Interview Three: James Holloway

Regent Tadd Johnson asked for examples of how James Holloway, the provost and executive vice president of the University of New Mexico (UNM), would lead tribal relations and foster a sense of community in a diverse state like Minnesota.

Holloway said New Mexico is also incredibly diverse, with 23 federally-recognized Indigenous tribes and a large Vietnamese and African American population. He said UNM tries to mirror the population in its students and faculty and he would want to keep up that practice at the University.

When UNM’s budget was reduced in the middle of 2020 during the COVID-19 pandemic, Holloway said one of his main focuses was to divert funding to keep ethnic student centers open because of their impact on the UNM campus.

“When we think about working across diversity, it has to hit every aspect of our mission,” Holloway said.

Regent Mary Turner gave Holloway a multi-part question, asking him how he would build relationships with key University stakeholders like students, faculty, staff, elected leaders, donors and local government officials.

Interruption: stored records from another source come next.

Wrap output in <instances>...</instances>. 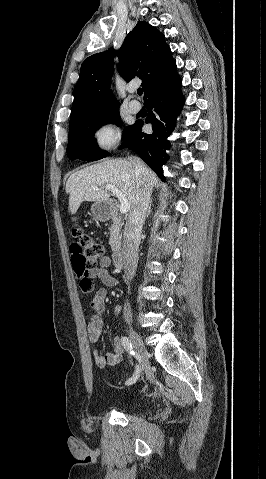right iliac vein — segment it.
Returning a JSON list of instances; mask_svg holds the SVG:
<instances>
[{
    "mask_svg": "<svg viewBox=\"0 0 266 479\" xmlns=\"http://www.w3.org/2000/svg\"><path fill=\"white\" fill-rule=\"evenodd\" d=\"M129 337L133 344L134 349L136 350L137 354L140 356L142 360V369L144 370L147 366L148 361V352L145 348V345L137 333L132 327H129Z\"/></svg>",
    "mask_w": 266,
    "mask_h": 479,
    "instance_id": "right-iliac-vein-1",
    "label": "right iliac vein"
}]
</instances>
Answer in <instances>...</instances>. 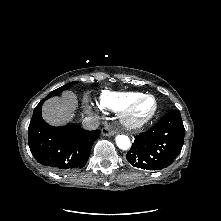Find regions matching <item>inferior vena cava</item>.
<instances>
[{
  "mask_svg": "<svg viewBox=\"0 0 221 221\" xmlns=\"http://www.w3.org/2000/svg\"><path fill=\"white\" fill-rule=\"evenodd\" d=\"M99 120L96 117H86L83 119L82 126L87 130H94L99 127Z\"/></svg>",
  "mask_w": 221,
  "mask_h": 221,
  "instance_id": "obj_1",
  "label": "inferior vena cava"
}]
</instances>
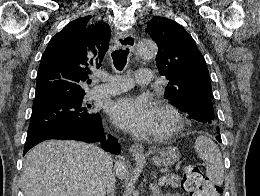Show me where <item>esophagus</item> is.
<instances>
[{
	"label": "esophagus",
	"mask_w": 260,
	"mask_h": 196,
	"mask_svg": "<svg viewBox=\"0 0 260 196\" xmlns=\"http://www.w3.org/2000/svg\"><path fill=\"white\" fill-rule=\"evenodd\" d=\"M123 39L126 40L125 47L130 49L135 47L136 42H135L134 35L132 33L124 34ZM129 151L133 156V158H137V159L145 158L144 147L139 143H134L132 146H130Z\"/></svg>",
	"instance_id": "obj_1"
}]
</instances>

Holloway said when working with any stakeholder group, understanding their needs and interests is the best way to build a strong relationship. He said he meets regularly with UNM student groups and answers their questions so he can learn more about what they want from him.

Holloway said he also stays in constant communication with faculty groups on campus. He said even though he is only required to update them on important campus information once a year, he does it monthly just so they’re aware of the goings-on around campus.

Elected leaders and their staff often provide solutions to problems facing a university, Holloway said. He said issues plaguing UNM, like low faculty compensation, were solved through the help of the state legislature.

“It’s not really their job to solve the problems of the university, but it is their job and their interest to solve the problems of the state,” Holloway said.

One of Holloway’s personalized questions came again from regent Verhalen, who asked how he established structure in a team setting. Holloway said he’d done it four times: once in establishing a research center, once as an associate dean, once as a vice provost and again in his current role as provost.

One of the key things Holloway said helped him was finding a “local guide,” who knows the area or the topic and can help a team leader through it. He said it helps hold the team accountable and let them know if they’re doing something wrong.

“Cohesion is partially professional, but it’s also partially social,” Holloway said.

This piece was last updated at 2:45 p.m.